**Exercise brief:**
For each line of the data below that contains "Kapillarbewässerung", return that line.

--- Supplied information Enclosed Below ---

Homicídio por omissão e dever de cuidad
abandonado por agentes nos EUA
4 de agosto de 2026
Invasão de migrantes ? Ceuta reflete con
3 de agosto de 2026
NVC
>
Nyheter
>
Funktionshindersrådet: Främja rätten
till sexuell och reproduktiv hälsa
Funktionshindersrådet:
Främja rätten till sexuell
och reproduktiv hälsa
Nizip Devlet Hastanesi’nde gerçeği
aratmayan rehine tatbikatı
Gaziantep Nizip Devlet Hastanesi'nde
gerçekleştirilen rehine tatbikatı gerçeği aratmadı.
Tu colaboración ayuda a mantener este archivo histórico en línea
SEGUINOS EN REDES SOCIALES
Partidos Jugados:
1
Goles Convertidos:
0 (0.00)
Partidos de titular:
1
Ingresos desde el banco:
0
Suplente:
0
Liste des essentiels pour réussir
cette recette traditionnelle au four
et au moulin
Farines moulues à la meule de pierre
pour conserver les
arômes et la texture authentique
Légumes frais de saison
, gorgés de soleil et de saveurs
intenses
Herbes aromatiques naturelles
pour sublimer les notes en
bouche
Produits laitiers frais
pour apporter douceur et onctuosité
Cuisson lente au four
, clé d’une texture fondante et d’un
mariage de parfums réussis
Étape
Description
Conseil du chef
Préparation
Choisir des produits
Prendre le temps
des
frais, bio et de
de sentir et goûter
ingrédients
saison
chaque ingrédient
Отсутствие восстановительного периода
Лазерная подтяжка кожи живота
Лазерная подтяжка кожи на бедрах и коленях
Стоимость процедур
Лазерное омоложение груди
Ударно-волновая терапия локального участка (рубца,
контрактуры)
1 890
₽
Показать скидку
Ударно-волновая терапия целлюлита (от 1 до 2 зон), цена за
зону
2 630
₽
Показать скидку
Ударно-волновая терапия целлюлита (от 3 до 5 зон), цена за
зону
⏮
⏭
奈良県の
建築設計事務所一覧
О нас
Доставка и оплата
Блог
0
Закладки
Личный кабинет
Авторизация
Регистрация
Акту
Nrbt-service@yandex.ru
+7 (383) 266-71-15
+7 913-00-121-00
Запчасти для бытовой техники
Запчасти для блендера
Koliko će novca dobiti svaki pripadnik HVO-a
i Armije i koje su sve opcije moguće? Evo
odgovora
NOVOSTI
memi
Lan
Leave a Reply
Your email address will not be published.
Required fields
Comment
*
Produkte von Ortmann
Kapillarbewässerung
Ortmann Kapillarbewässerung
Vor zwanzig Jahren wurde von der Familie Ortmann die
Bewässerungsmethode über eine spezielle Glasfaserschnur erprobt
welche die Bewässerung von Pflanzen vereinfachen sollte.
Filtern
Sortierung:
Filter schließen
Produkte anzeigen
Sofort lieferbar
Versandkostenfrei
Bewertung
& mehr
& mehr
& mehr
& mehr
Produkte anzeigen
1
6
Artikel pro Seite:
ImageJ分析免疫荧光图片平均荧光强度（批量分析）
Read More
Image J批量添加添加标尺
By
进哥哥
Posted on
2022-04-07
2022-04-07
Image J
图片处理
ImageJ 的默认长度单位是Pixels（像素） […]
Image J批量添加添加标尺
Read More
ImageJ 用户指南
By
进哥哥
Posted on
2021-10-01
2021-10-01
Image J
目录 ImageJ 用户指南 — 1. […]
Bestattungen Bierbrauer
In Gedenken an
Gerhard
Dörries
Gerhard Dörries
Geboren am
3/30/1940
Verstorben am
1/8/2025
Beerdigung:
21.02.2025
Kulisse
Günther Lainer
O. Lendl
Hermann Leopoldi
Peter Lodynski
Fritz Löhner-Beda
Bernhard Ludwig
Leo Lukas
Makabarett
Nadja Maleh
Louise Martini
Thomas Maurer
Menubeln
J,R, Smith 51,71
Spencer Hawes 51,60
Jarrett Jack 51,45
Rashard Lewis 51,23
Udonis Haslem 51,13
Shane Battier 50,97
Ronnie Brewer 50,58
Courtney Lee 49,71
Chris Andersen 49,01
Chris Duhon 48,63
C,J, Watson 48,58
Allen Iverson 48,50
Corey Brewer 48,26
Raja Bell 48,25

--- End of Enclosed Supplied information ---

**Result:**
Kapillarbewässerung
Ortmann Kapillarbewässerung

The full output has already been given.